▶ **WHAT THE TASK ASKS**: Pictures stay out of the copy, and everything else in the data below is repeated exactly.

************

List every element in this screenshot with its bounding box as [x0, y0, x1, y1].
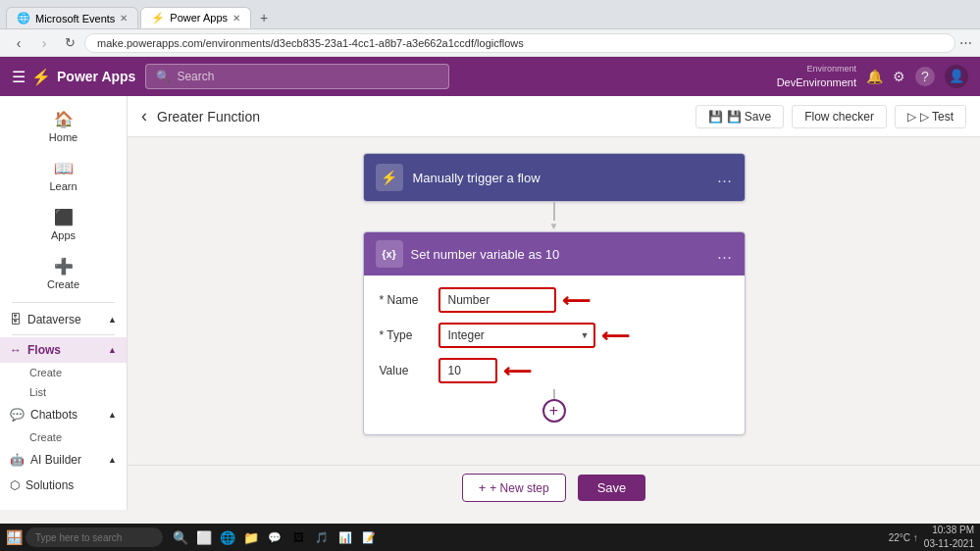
power-apps-tab-close[interactable]: ✕ — [232, 13, 240, 24]
sidebar-item-chatbots[interactable]: 💬 Chatbots ▲ — [0, 402, 127, 427]
save-button[interactable]: 💾 💾 Save — [696, 105, 785, 128]
hamburger-icon[interactable]: ☰ — [12, 68, 26, 86]
taskbar-cortana-icon[interactable]: 🔍 — [170, 526, 191, 548]
sidebar-item-flows[interactable]: ↔ Flows ▲ — [0, 337, 127, 363]
taskbar-word-icon[interactable]: 📝 — [358, 526, 380, 548]
taskbar-weather: 22°C ↑ — [889, 532, 918, 543]
connector-1: ▼ — [549, 202, 559, 231]
name-field-wrapper: ⟵ — [438, 287, 729, 313]
sidebar-item-home[interactable]: 🏠 Home — [0, 102, 127, 151]
learn-icon: 📖 — [54, 159, 74, 177]
sidebar-ai-builder-label: AI Builder — [30, 453, 81, 467]
type-dropdown[interactable]: Integer Float String Boolean Array Objec… — [438, 323, 595, 348]
address-input[interactable]: make.powerapps.com/environments/d3ecb835… — [84, 33, 955, 53]
trigger-title: Manually trigger a flow — [413, 171, 707, 185]
variable-node-header[interactable]: {x} Set number variable as 10 … — [364, 232, 745, 276]
sidebar-solutions-label: Solutions — [26, 478, 74, 492]
taskbar-excel-icon[interactable]: 📊 — [335, 526, 356, 548]
ms-events-tab-close[interactable]: ✕ — [120, 13, 128, 24]
nav-forward[interactable]: › — [33, 35, 55, 51]
taskbar-music-icon[interactable]: 🎵 — [311, 526, 333, 548]
save-icon: 💾 — [708, 110, 723, 124]
search-icon: 🔍 — [156, 70, 171, 83]
taskbar-photos-icon[interactable]: 🖼 — [287, 526, 309, 548]
ms-events-tab-label: Microsoft Events — [35, 13, 115, 25]
bottom-save-button[interactable]: Save — [578, 475, 646, 501]
sidebar-item-chatbots-create[interactable]: Create — [20, 427, 127, 447]
sidebar-chatbots-subitems: Create — [0, 427, 127, 447]
value-field-label: Value — [380, 364, 431, 377]
name-field-input[interactable] — [438, 287, 556, 313]
sidebar-item-learn[interactable]: 📖 Learn — [0, 151, 127, 200]
taskbar-edge-icon[interactable]: 🌐 — [217, 526, 238, 548]
variable-node: {x} Set number variable as 10 … * Name ⟵ — [363, 231, 746, 435]
test-icon: ▷ — [907, 110, 916, 124]
test-button[interactable]: ▷ ▷ Test — [895, 105, 966, 128]
flow-title: Greater Function — [157, 109, 260, 125]
apps-icon: ⬛ — [54, 208, 74, 226]
value-field-wrapper: ⟵ — [438, 358, 729, 383]
flow-canvas: ⚡ Manually trigger a flow … ▼ {x} Set nu… — [128, 137, 980, 465]
nav-back[interactable]: ‹ — [8, 35, 29, 51]
ai-builder-icon: 🤖 — [10, 453, 25, 467]
address-bar-row: ‹ › ↻ make.powerapps.com/environments/d3… — [0, 29, 980, 57]
sidebar-item-dataverse[interactable]: 🗄 Dataverse ▲ — [0, 307, 127, 332]
sidebar-item-solutions[interactable]: ⬡ Solutions — [0, 473, 127, 498]
home-icon: 🏠 — [54, 110, 74, 128]
taskbar-chat-icon[interactable]: 💬 — [264, 526, 285, 548]
taskbar-datetime: 10:38 PM 03-11-2021 — [924, 524, 974, 551]
chatbots-chevron: ▲ — [108, 410, 117, 420]
test-label: ▷ Test — [920, 110, 954, 124]
sidebar-item-flows-list[interactable]: List — [20, 382, 127, 402]
sidebar-item-create[interactable]: ➕ Create — [0, 249, 127, 298]
content-area: 🏠 Home 📖 Learn ⬛ Apps ➕ Create 🗄 Dataver… — [0, 96, 980, 510]
power-apps-tab-icon: ⚡ — [151, 12, 165, 25]
flow-checker-button[interactable]: Flow checker — [792, 105, 887, 128]
sidebar-flows-subitems: Create List — [0, 363, 127, 402]
help-icon[interactable]: ? — [915, 67, 935, 86]
browser-tab-power-apps[interactable]: ⚡ Power Apps ✕ — [140, 7, 251, 28]
save-button-label: 💾 Save — [727, 110, 772, 124]
value-field-input[interactable] — [438, 358, 497, 383]
top-nav-right: Environment DevEnvironment 🔔 ⚙ ? 👤 — [777, 64, 968, 89]
main-content: ‹ Greater Function 💾 💾 Save Flow checker… — [128, 96, 980, 510]
sidebar-flows-label: Flows — [27, 343, 61, 357]
trigger-node[interactable]: ⚡ Manually trigger a flow … — [363, 153, 746, 202]
add-inline-button[interactable]: + — [542, 399, 566, 423]
flow-header-actions: 💾 💾 Save Flow checker ▷ ▷ Test — [696, 105, 967, 128]
settings-icon[interactable]: ⚙ — [893, 69, 905, 84]
taskbar-icons-group: 🔍 ⬜ 🌐 📁 💬 🖼 🎵 📊 📝 — [170, 526, 380, 548]
type-field-wrapper: Integer Float String Boolean Array Objec… — [438, 323, 729, 348]
browser-tab-ms-events[interactable]: 🌐 Microsoft Events ✕ — [6, 7, 138, 28]
name-red-arrow: ⟵ — [562, 290, 591, 310]
taskbar-search-input[interactable] — [26, 527, 163, 547]
ms-events-tab-icon: 🌐 — [17, 12, 30, 25]
name-field-label: * Name — [380, 293, 431, 307]
sidebar-dataverse-label: Dataverse — [27, 313, 81, 326]
back-button[interactable]: ‹ — [141, 106, 147, 126]
account-icon[interactable]: 👤 — [945, 65, 968, 88]
sidebar-item-ai-builder[interactable]: 🤖 AI Builder ▲ — [0, 447, 127, 473]
variable-node-more-icon[interactable]: … — [717, 245, 733, 263]
new-tab-button[interactable]: + — [253, 7, 275, 28]
browser-menu-icon[interactable]: ⋯ — [959, 35, 972, 50]
app-container: ☰ ⚡ Power Apps 🔍 Search Environment DevE… — [0, 57, 980, 510]
browser-chrome: 🌐 Microsoft Events ✕ ⚡ Power Apps ✕ + — [0, 0, 980, 29]
trigger-node-header[interactable]: ⚡ Manually trigger a flow … — [364, 154, 745, 201]
field-row-value: Value ⟵ — [380, 358, 729, 383]
field-row-name: * Name ⟵ — [380, 287, 729, 313]
bell-icon[interactable]: 🔔 — [866, 69, 883, 84]
windows-start-icon[interactable]: 🪟 — [6, 529, 23, 545]
taskbar-explorer-icon[interactable]: 📁 — [240, 526, 262, 548]
sidebar-item-flows-create[interactable]: Create — [20, 363, 127, 382]
sidebar-item-apps[interactable]: ⬛ Apps — [0, 200, 127, 249]
top-search-box[interactable]: 🔍 Search — [145, 64, 449, 89]
dataverse-icon: 🗄 — [10, 313, 22, 326]
taskbar-date: 03-11-2021 — [924, 537, 974, 551]
nav-refresh[interactable]: ↻ — [59, 35, 80, 50]
trigger-more-icon[interactable]: … — [717, 169, 733, 186]
flows-icon: ↔ — [10, 343, 22, 357]
taskbar-task-view-icon[interactable]: ⬜ — [193, 526, 215, 548]
new-step-button[interactable]: + + New step — [462, 474, 566, 502]
type-select[interactable]: Integer Float String Boolean Array Objec… — [438, 323, 595, 348]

************

▶ **FINISHED TASK**:
List every element in this screenshot with its bounding box as [x0, y0, x1, y1].
power-apps-tab-close[interactable]: ✕ — [232, 13, 240, 24]
sidebar-item-chatbots[interactable]: 💬 Chatbots ▲ — [0, 402, 127, 427]
save-button[interactable]: 💾 💾 Save — [696, 105, 785, 128]
hamburger-icon[interactable]: ☰ — [12, 68, 26, 86]
taskbar-cortana-icon[interactable]: 🔍 — [170, 526, 191, 548]
sidebar-item-flows[interactable]: ↔ Flows ▲ — [0, 337, 127, 363]
taskbar-word-icon[interactable]: 📝 — [358, 526, 380, 548]
taskbar-weather: 22°C ↑ — [889, 532, 918, 543]
connector-1: ▼ — [549, 202, 559, 231]
name-field-wrapper: ⟵ — [438, 287, 729, 313]
sidebar-item-home[interactable]: 🏠 Home — [0, 102, 127, 151]
learn-icon: 📖 — [54, 159, 74, 177]
sidebar-ai-builder-label: AI Builder — [30, 453, 81, 467]
type-dropdown[interactable]: Integer Float String Boolean Array Objec… — [438, 323, 595, 348]
address-input[interactable]: make.powerapps.com/environments/d3ecb835… — [84, 33, 955, 53]
trigger-title: Manually trigger a flow — [413, 171, 707, 185]
variable-node-header[interactable]: {x} Set number variable as 10 … — [364, 232, 745, 276]
sidebar-solutions-label: Solutions — [26, 478, 74, 492]
taskbar-excel-icon[interactable]: 📊 — [335, 526, 356, 548]
ms-events-tab-close[interactable]: ✕ — [120, 13, 128, 24]
nav-forward[interactable]: › — [33, 35, 55, 51]
taskbar-music-icon[interactable]: 🎵 — [311, 526, 333, 548]
save-icon: 💾 — [708, 110, 723, 124]
search-icon: 🔍 — [156, 70, 171, 83]
taskbar-photos-icon[interactable]: 🖼 — [287, 526, 309, 548]
ms-events-tab-label: Microsoft Events — [35, 13, 115, 25]
bottom-save-button[interactable]: Save — [578, 475, 646, 501]
sidebar-item-chatbots-create[interactable]: Create — [20, 427, 127, 447]
sidebar-chatbots-subitems: Create — [0, 427, 127, 447]
value-field-label: Value — [380, 364, 431, 377]
name-field-input[interactable] — [438, 287, 556, 313]
sidebar-item-learn[interactable]: 📖 Learn — [0, 151, 127, 200]
taskbar-edge-icon[interactable]: 🌐 — [217, 526, 238, 548]
variable-node: {x} Set number variable as 10 … * Name ⟵ — [363, 231, 746, 435]
test-icon: ▷ — [907, 110, 916, 124]
test-button[interactable]: ▷ ▷ Test — [895, 105, 966, 128]
flow-title: Greater Function — [157, 109, 260, 125]
apps-icon: ⬛ — [54, 208, 74, 226]
value-field-wrapper: ⟵ — [438, 358, 729, 383]
flow-canvas: ⚡ Manually trigger a flow … ▼ {x} Set nu… — [128, 137, 980, 465]
nav-back[interactable]: ‹ — [8, 35, 29, 51]
ai-builder-icon: 🤖 — [10, 453, 25, 467]
address-bar-row: ‹ › ↻ make.powerapps.com/environments/d3… — [0, 29, 980, 57]
sidebar-item-dataverse[interactable]: 🗄 Dataverse ▲ — [0, 307, 127, 332]
sidebar-item-solutions[interactable]: ⬡ Solutions — [0, 473, 127, 498]
home-icon: 🏠 — [54, 110, 74, 128]
taskbar-chat-icon[interactable]: 💬 — [264, 526, 285, 548]
taskbar-datetime: 10:38 PM 03-11-2021 — [924, 524, 974, 551]
chatbots-chevron: ▲ — [108, 410, 117, 420]
test-label: ▷ Test — [920, 110, 954, 124]
sidebar-item-flows-list[interactable]: List — [20, 382, 127, 402]
sidebar-item-create[interactable]: ➕ Create — [0, 249, 127, 298]
content-area: 🏠 Home 📖 Learn ⬛ Apps ➕ Create 🗄 Dataver… — [0, 96, 980, 510]
power-apps-tab-icon: ⚡ — [151, 12, 165, 25]
flow-checker-button[interactable]: Flow checker — [792, 105, 887, 128]
sidebar-flows-subitems: Create List — [0, 363, 127, 402]
help-icon[interactable]: ? — [915, 67, 935, 86]
browser-tab-power-apps[interactable]: ⚡ Power Apps ✕ — [140, 7, 251, 28]
save-button-label: 💾 Save — [727, 110, 772, 124]
value-field-input[interactable] — [438, 358, 497, 383]
top-nav-right: Environment DevEnvironment 🔔 ⚙ ? 👤 — [777, 64, 968, 89]
main-content: ‹ Greater Function 💾 💾 Save Flow checker… — [128, 96, 980, 510]
sidebar-flows-label: Flows — [27, 343, 61, 357]
trigger-node[interactable]: ⚡ Manually trigger a flow … — [363, 153, 746, 202]
add-inline-button[interactable]: + — [542, 399, 566, 423]
flow-header-actions: 💾 💾 Save Flow checker ▷ ▷ Test — [696, 105, 967, 128]
settings-icon[interactable]: ⚙ — [893, 69, 905, 84]
taskbar-icons-group: 🔍 ⬜ 🌐 📁 💬 🖼 🎵 📊 📝 — [170, 526, 380, 548]
type-field-wrapper: Integer Float String Boolean Array Objec… — [438, 323, 729, 348]
browser-tab-ms-events[interactable]: 🌐 Microsoft Events ✕ — [6, 7, 138, 28]
name-red-arrow: ⟵ — [562, 290, 591, 310]
taskbar-search-input[interactable] — [26, 527, 163, 547]
ms-events-tab-icon: 🌐 — [17, 12, 30, 25]
name-field-label: * Name — [380, 293, 431, 307]
sidebar-dataverse-label: Dataverse — [27, 313, 81, 326]
back-button[interactable]: ‹ — [141, 106, 147, 126]
account-icon[interactable]: 👤 — [945, 65, 968, 88]
sidebar-item-ai-builder[interactable]: 🤖 AI Builder ▲ — [0, 447, 127, 473]
variable-node-more-icon[interactable]: … — [717, 245, 733, 263]
new-tab-button[interactable]: + — [253, 7, 275, 28]
browser-menu-icon[interactable]: ⋯ — [959, 35, 972, 50]
app-container: ☰ ⚡ Power Apps 🔍 Search Environment DevE… — [0, 57, 980, 510]
browser-chrome: 🌐 Microsoft Events ✕ ⚡ Power Apps ✕ + — [0, 0, 980, 29]
trigger-node-header[interactable]: ⚡ Manually trigger a flow … — [364, 154, 745, 201]
field-row-value: Value ⟵ — [380, 358, 729, 383]
field-row-name: * Name ⟵ — [380, 287, 729, 313]
bell-icon[interactable]: 🔔 — [866, 69, 883, 84]
windows-start-icon[interactable]: 🪟 — [6, 529, 23, 545]
taskbar-explorer-icon[interactable]: 📁 — [240, 526, 262, 548]
sidebar-item-flows-create[interactable]: Create — [20, 363, 127, 382]
sidebar-item-apps[interactable]: ⬛ Apps — [0, 200, 127, 249]
top-search-box[interactable]: 🔍 Search — [145, 64, 449, 89]
dataverse-icon: 🗄 — [10, 313, 22, 326]
taskbar-date: 03-11-2021 — [924, 537, 974, 551]
nav-refresh[interactable]: ↻ — [59, 35, 80, 50]
trigger-more-icon[interactable]: … — [717, 169, 733, 186]
flows-icon: ↔ — [10, 343, 22, 357]
taskbar-task-view-icon[interactable]: ⬜ — [193, 526, 215, 548]
new-step-button[interactable]: + + New step — [462, 474, 566, 502]
type-select[interactable]: Integer Float String Boolean Array Objec… — [438, 323, 595, 348]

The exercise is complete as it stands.